Shhhhh...don’t get in the way of a good rant!
When you go yo Aldi make sure you take a quarter for the shopping cart “deposit”.
Yes or you can buy the Aldi’s bags(Paper is a nickle/Plastic is $.10).
Aldi’s here in W/ Iowa-E/ Nebraska has 1 gallon of Whole Milk @ $1.99.
“extruded at high temperatures that wipe out any nutritional value in the original grains”
Typical liberal retarded and ignorant statement. You read that on the Internet so it just has to be true, right? A number of foods are cooked at high temp to no defect.
Thanks for the info!
I have a friend who works for Kelloggs - like most large companies, they spend more money on corp get togethers than they should - and on travel, which seems almost constant. Common sense would dictate that video conferencing, or more localized management would save a ton of money and make for a better work environment for those asked to travel extensively.
They are probably talking about junkets and stuff.
wasteful
1) generalized inflation in food and fuel that’s no longer counted in the “updated” CPI (since nobody needs food and fuel, and since everybody needs the regime to look good).
2) government mandates that a sizable proportion of our cornflakes be burned as part of the ethanol/hydrocarbon mix that now masquerades as gasoline
3) expansion of school lunch programs such that fewer kids have a bowl of Cap’n Crunch when they leave home
All of the above either increase the cost of cereal, or lead to lower sales, or both
In that spirit of exaggeration, it would be cheaper and healthier just to eat candy bars for breakfast.
Clearly, as so many have stated, there are much better values to be had for breakfast than a $10 box of colored, hyper-sugared, puffed grains. You can get a sausage and egg muffin with much more substance for a comparable or better price per serving and it’ll stick to your ribs a lot longer.
I never could figure cereal out. Even from my youngest days. It has no substance and doesn’t last more than just a small part of the morning before you’re hungry. If cereal is all I get for breakfast forget breakfast.
Steel cut oatmeal beats it by a mile if it is cereal you want.
Isn't it cheaper to just give them cereal and milk, maybe juice, too?
And they'd get the cereal from the cereal companies anyway?

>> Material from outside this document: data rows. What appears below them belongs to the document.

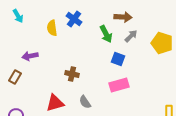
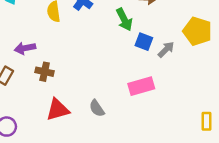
gray arrow: (131, 36) -> (166, 49), moved
blue square: (118, 59) -> (144, 42), moved
brown cross: (72, 74) -> (45, 72), moved

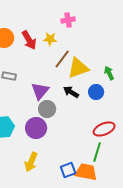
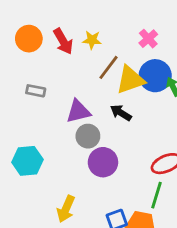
pink cross: (68, 20) -> (148, 39), moved, turned -32
purple triangle: (40, 91) -> (78, 111), turned 36
blue circle: (96, 92) -> (155, 76), moved, size x1.5
purple circle: (36, 128) -> (103, 162), moved

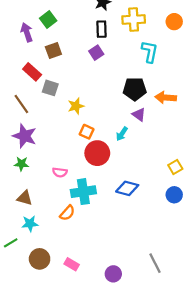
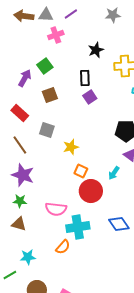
black rectangle: (102, 29) -> (85, 78), moved
purple arrow: (27, 32) -> (25, 78), turned 48
red rectangle: (32, 72) -> (20, 113), moved
pink semicircle: (60, 172) -> (56, 209), size x1.5
blue diamond: (127, 188) -> (119, 224), turned 40
brown triangle: (25, 198) -> (19, 224), moved

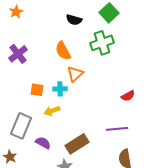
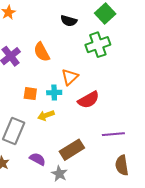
orange semicircle: (63, 51) -> (42, 52), moved
red semicircle: (128, 96) -> (88, 100), moved, size x1.5
purple semicircle: (43, 143) -> (38, 159), moved

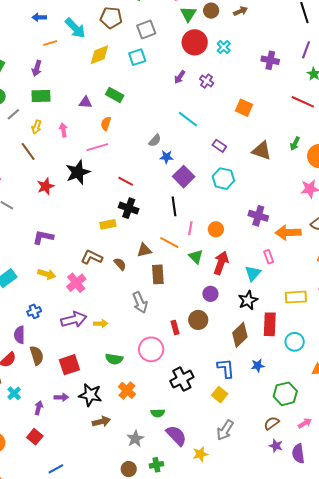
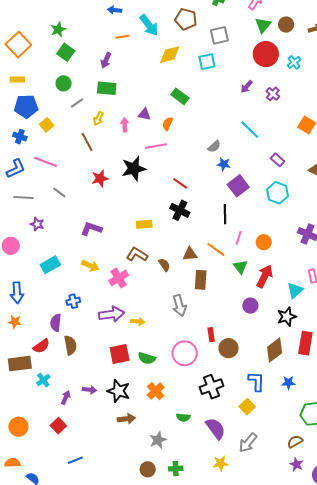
purple triangle: (85, 102) -> (144, 114), moved
yellow rectangle: (108, 224) -> (144, 224), moved
brown circle: (198, 320) -> (228, 348), moved
red square: (69, 365) -> (120, 354), moved
purple semicircle: (176, 436) -> (216, 429), moved

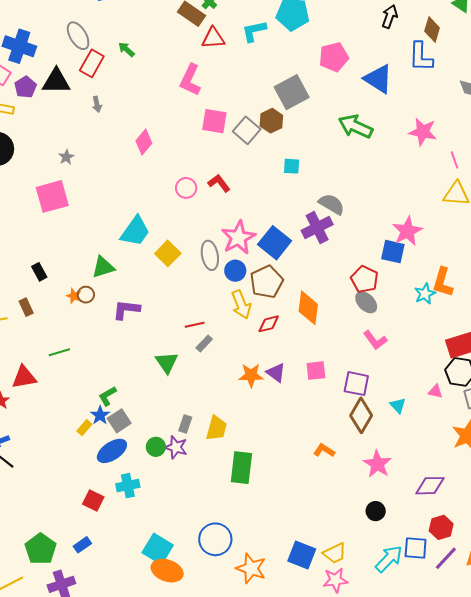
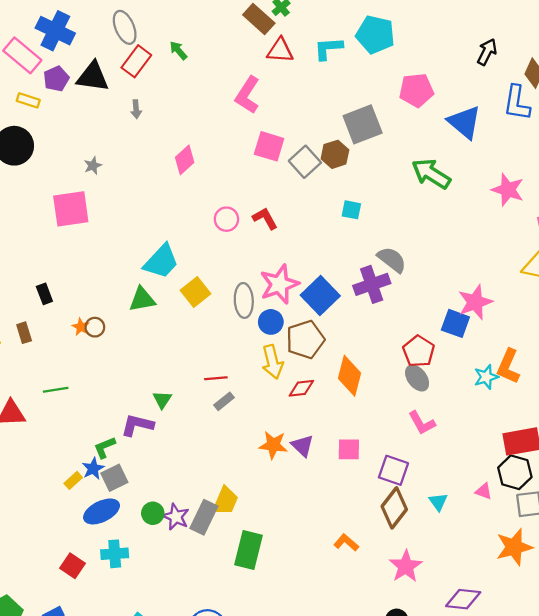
green triangle: (103, 267) -> (142, 299), moved
purple L-shape: (126, 310) -> (137, 425), moved
green triangle: (167, 363) -> (162, 400), moved, size x0.7
gray rectangle: (185, 424) -> (204, 517), moved, size x1.6

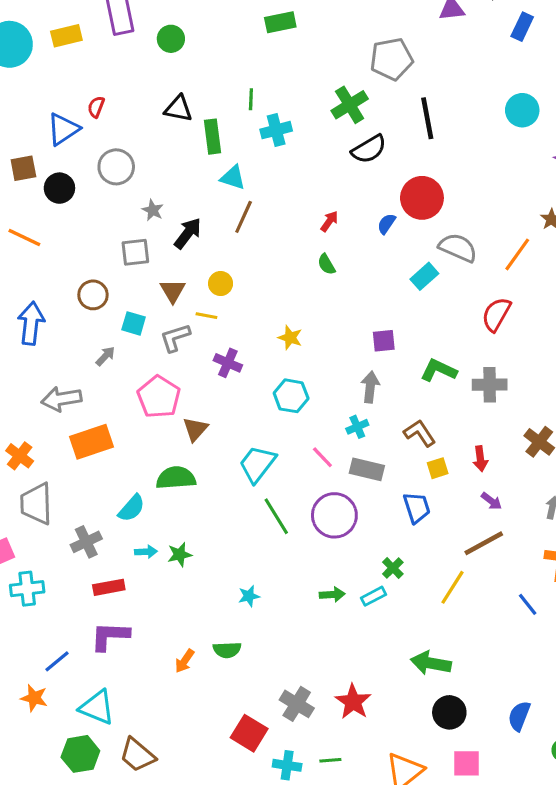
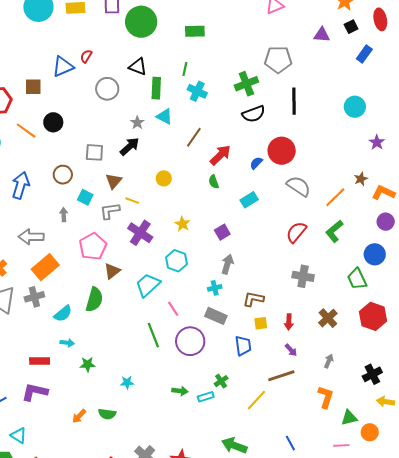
green rectangle: (280, 22) -> (195, 31), moved
green circle: (171, 39) -> (141, 22), size x1.8
cyan cross: (276, 130) -> (197, 91), turned 30
gray circle: (116, 167) -> (107, 89), moved
black circle: (59, 188) -> (53, 122), moved
gray star: (153, 210) -> (137, 123), moved
brown line: (244, 217) -> (194, 137), moved
red arrow: (329, 221) -> (220, 155), size x1.6
cyan rectangle: (424, 276) -> (249, 200), moved
yellow circle: (221, 284) -> (164, 178), moved
red semicircle: (496, 314) -> (296, 232), moved
purple square: (384, 341) -> (222, 232), moved, turned -35
gray arrow: (105, 356) -> (64, 215), turned -56
purple cross: (228, 363) -> (140, 233), size x1.4
green L-shape: (439, 370) -> (334, 231), moved, turned -75
brown L-shape: (420, 433) -> (253, 299), turned -55
orange rectangle: (92, 442) -> (45, 267), turned -32
pink line: (322, 457) -> (173, 309), moved
cyan trapezoid: (257, 464) -> (148, 285), moved
green semicircle: (176, 478) -> (94, 300), turned 100
gray cross: (86, 542) -> (34, 297), moved
green star: (180, 555) -> (88, 364), moved
blue line: (528, 604) -> (290, 443), moved
cyan triangle: (97, 707) -> (19, 435), size x0.7

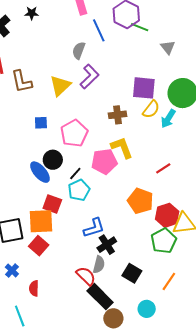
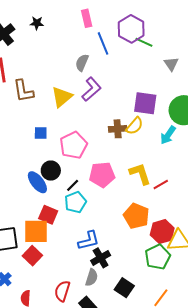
yellow semicircle: (151, 109) -> (134, 126), moved
yellow L-shape: (122, 148) -> (140, 174), moved
red semicircle: (86, 276) -> (62, 291), moved, turned -120

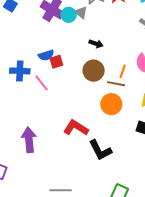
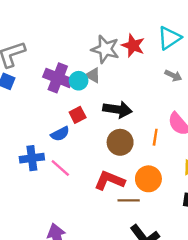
black arrow: (96, 44) -> (118, 110), size x1.6
red square: (56, 62) -> (78, 115), moved
brown line: (116, 84) -> (129, 200), moved
red L-shape: (76, 128) -> (110, 180), moved

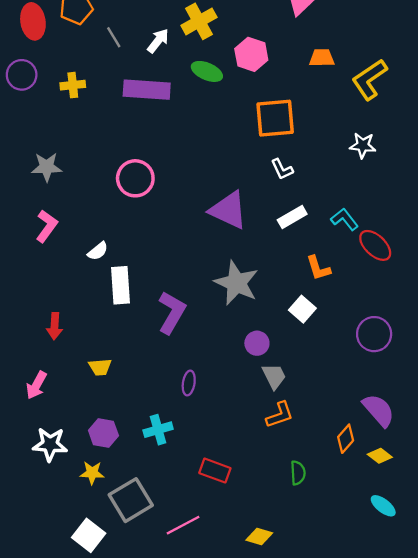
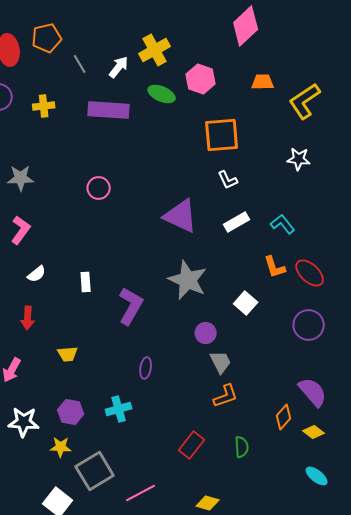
pink circle: (135, 178) -> (99, 188), size x0.7
red ellipse: (375, 245) -> (310, 273), moved
white semicircle: (98, 251) -> (37, 274), moved
orange L-shape: (318, 268) -> (275, 267), moved
white rectangle: (121, 285) -> (86, 282), size x0.6
red rectangle: (215, 471) -> (192, 445), moved, turned -72

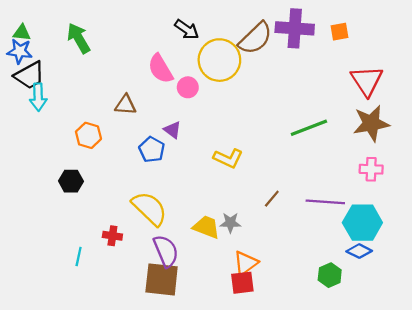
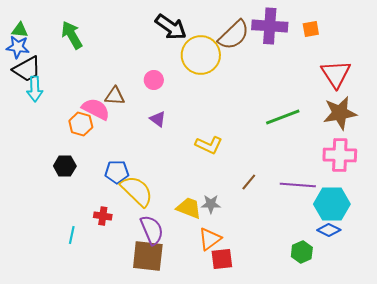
black arrow: (187, 29) -> (171, 27), size x1.4
pink semicircle: (160, 69) -> (96, 109), moved, turned 148
pink circle: (188, 87) -> (154, 80), moved
blue pentagon: (152, 150) -> (117, 172), moved, turned -30
pink cross: (371, 169) -> (340, 155), size x1.5
orange triangle: (246, 263) -> (210, 239), moved

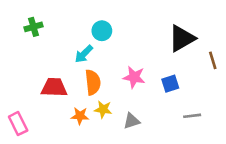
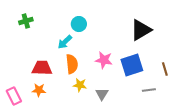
brown line: (213, 60) -> (165, 69), moved
blue square: (170, 84) -> (132, 65), size x1.6
orange star: (80, 116) -> (39, 90), moved
gray triangle: (132, 121) -> (102, 94), turned -40

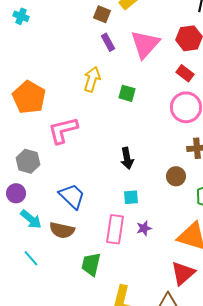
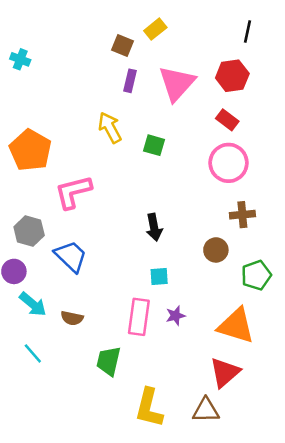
cyan cross: (21, 16) -> (20, 59), moved
purple rectangle: (108, 42) -> (130, 81), turned 42
yellow arrow: (92, 79) -> (110, 128), turned -45
blue trapezoid: (72, 196) -> (71, 256), moved
brown semicircle: (62, 230) -> (72, 318), size x0.7

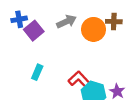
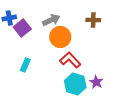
orange circle: (94, 29) -> (60, 37), moved
red L-shape: (80, 80) -> (70, 60), moved

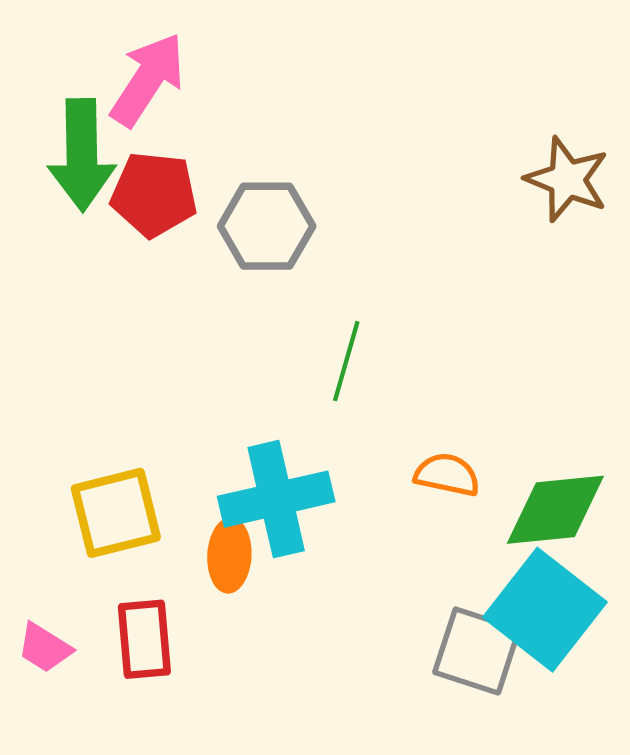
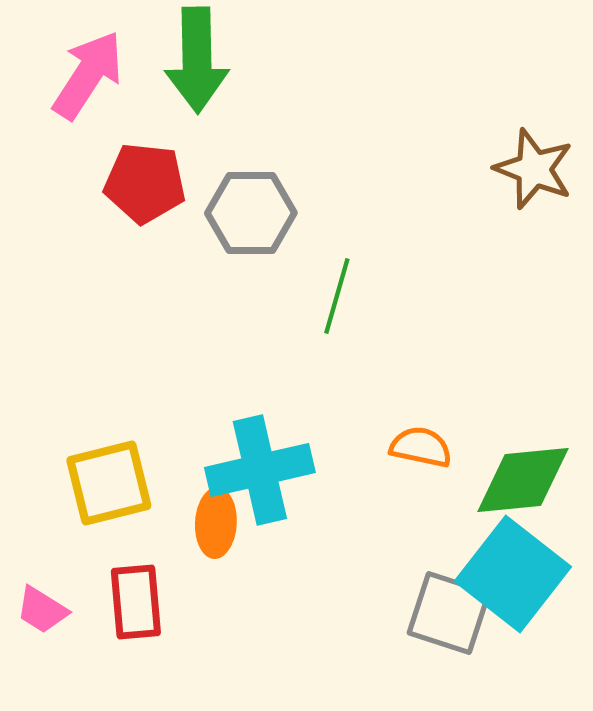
pink arrow: (148, 80) -> (88, 75), moved
green arrow: (82, 155) -> (197, 60), moved
green line: (346, 361) -> (337, 296), moved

"In his book Fighting the Food Giants, biochemist Paul Stitt describes the extrusion process, which treats the grains with very high heat and pressure, and notes that the processing destroys much of their nutrients. It denatures the fatty acids; it even destroys the synthetic vitamins that are added at the end of the process. The amino acid lysine, a crucial nutrient, is especially damaged by the extrusion process. "
Another vote here for the Malt-O-Meal line. You get at least half again as much cereal for the same price, and you’re not paying for expensive packaging or goofy advertising aimed at kids.
Not to pile on a fellow Freeper over quibbles, but would that be cold oatmeal?
-——a bowl of hot oatmeal is so much more filling——
Yup...a teaspoon of cinnamon, raisins, a squirt of sugar free maple syrup....
Can’t beat it for a healthy alternative to the crap they sell in a box...
Good question - so I searched “school breakfast menu” and the first hit that came up was
http://www.broward.k12.fl.us/foodservice/menus/September%20Breakfast.pdf
If you follow the link to the (I think) Broward County School District, you’ll find that every morning the kids have a hot meal option, with cereal (and other stuff) as a back-up everyday as well.
I’d guess that’s pretty much standard across the country (but I don’t have any evidence that’s the case). But it takes more school district employees to make and serve hot meals than it does to pour cereal into bowls, and given that a key part of the expansion of school meal programs is total employment for low info voters, I’d expect that’s the case.